Tuesday, June 30, 2009

I am not good at technical things.

That's why I always experience awful incidents regarding technology. So I choo
se to not rely on technology; solely.
Last time my assignment was disappeared. I was about to finish my last design on it when somebody accidentally pulled the wire. The fuse. What so ever I don't know the name actually. Then the document was gone. Then there was me: crying. The clock was striking 4 am when I finished my assignment. The presentation was on 8.30 am. .


Thank God, my presentation went well; despite all the clumsiness.


This time, my 8G thumb drive has made me mad. I don't know whether this thumb drive is so weak that it can't restrain viruses or what. But most of my documents corrupted when there's virus detected in it.

gambo hiasan

And this week, I have to do some documents. Using microsoft publisher. Again, I am not good at technical things. God, help me...
lukisan alam..subhanallah (mencari ketenangan di sebalik keindahan ciptaan-Nya)
**************
To Someone I Call Friend

In my journey throughout this life, I owe many persons. A lot. No matter how I could describe it, it won't make things fairer to them. I love my friends. Really do. I can't stand watching them sad. But sometimes I don't have the power to change things that already happened and were destined by Him. I cry to know how suffer they were, yet I just can say some words to them.
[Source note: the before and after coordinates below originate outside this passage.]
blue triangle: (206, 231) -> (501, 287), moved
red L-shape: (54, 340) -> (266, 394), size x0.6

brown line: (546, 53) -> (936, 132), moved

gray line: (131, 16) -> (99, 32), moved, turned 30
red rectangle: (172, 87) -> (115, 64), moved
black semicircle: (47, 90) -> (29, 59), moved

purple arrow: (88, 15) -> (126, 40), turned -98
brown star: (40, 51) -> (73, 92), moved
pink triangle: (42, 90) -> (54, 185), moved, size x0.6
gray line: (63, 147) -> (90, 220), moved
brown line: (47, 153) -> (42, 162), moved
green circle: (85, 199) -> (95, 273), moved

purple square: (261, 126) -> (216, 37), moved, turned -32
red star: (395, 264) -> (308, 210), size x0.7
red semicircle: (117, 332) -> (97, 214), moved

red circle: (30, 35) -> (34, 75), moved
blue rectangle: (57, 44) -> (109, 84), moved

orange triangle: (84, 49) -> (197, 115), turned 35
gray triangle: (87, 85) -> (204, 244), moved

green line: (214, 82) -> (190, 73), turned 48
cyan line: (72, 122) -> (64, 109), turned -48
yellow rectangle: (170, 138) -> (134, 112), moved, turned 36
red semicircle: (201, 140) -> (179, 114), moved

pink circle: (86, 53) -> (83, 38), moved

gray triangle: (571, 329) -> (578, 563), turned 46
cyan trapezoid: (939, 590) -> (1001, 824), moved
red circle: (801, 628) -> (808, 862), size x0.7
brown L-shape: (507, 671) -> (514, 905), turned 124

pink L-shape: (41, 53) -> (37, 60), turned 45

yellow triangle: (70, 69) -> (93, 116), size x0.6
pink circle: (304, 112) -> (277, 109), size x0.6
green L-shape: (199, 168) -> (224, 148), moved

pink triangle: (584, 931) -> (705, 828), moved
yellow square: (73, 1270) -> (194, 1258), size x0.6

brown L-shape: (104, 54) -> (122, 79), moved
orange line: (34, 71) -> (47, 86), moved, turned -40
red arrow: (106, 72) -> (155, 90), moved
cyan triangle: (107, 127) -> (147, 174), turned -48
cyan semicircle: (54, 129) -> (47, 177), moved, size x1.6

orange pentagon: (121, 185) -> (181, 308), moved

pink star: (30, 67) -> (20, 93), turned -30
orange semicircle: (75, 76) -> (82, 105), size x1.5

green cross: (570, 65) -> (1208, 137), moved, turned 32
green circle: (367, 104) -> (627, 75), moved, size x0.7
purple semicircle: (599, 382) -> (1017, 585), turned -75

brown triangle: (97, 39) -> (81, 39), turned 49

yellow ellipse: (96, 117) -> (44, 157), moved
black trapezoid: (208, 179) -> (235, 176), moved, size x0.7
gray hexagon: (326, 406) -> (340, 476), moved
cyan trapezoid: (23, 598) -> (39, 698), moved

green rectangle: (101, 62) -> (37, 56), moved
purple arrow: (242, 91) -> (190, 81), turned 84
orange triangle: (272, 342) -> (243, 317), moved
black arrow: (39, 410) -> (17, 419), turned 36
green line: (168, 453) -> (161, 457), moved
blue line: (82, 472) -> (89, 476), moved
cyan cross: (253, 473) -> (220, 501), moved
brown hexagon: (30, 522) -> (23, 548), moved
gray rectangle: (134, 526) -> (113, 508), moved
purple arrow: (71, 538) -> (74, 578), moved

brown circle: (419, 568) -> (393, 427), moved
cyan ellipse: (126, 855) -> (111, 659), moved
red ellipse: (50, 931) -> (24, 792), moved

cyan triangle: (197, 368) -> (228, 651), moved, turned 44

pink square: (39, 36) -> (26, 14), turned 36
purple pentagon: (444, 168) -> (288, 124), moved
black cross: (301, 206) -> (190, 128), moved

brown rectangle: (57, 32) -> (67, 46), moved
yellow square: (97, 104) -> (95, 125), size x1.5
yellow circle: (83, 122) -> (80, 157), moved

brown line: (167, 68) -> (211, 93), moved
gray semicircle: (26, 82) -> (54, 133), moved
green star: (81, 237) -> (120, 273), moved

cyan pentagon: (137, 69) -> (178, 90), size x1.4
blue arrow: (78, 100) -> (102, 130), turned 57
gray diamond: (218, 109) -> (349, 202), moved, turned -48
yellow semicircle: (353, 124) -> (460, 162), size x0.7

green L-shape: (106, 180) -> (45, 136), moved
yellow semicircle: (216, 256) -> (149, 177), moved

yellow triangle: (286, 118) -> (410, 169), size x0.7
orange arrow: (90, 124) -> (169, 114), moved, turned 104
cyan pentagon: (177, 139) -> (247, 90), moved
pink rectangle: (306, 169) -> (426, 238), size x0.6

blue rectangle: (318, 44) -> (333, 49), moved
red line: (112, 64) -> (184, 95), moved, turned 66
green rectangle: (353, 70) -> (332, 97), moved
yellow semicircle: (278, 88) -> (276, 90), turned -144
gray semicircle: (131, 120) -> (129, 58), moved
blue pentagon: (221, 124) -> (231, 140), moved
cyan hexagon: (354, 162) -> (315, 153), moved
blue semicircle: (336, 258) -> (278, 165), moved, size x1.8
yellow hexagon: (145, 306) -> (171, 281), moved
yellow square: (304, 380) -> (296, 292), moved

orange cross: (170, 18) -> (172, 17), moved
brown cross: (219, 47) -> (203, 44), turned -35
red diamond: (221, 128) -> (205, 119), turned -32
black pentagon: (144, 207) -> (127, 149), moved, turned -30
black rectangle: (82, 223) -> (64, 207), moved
I suffer to feel what they experienced, yet it's still not me who was in their shoes. My dear friends, if you happen to read this entry, I want you to know that I love you and may Allah bless our friendship. I know you already went through a lot of obstacles in your life. And having me as a friend, I don't know whether I am helping or not; to less your burden.

Becoming a friend to all of you is so great and wonderful. I learn a lot. From the smallest to the biggest thing. When I have trouble, all of you are always there. And I always ask myself. "Am I dreaming? to have such friends." But still, there is only small things that I could do as a reward. I remember when a friend asked me one afternoon; "am I a good person? what do you think is my weakness?" and my heart felt like..bursting out hearing that question. "No..you are already perfect in my eyes." (The fact is, you are so kind-hearted that I am worry it will make other people take advantage of you!)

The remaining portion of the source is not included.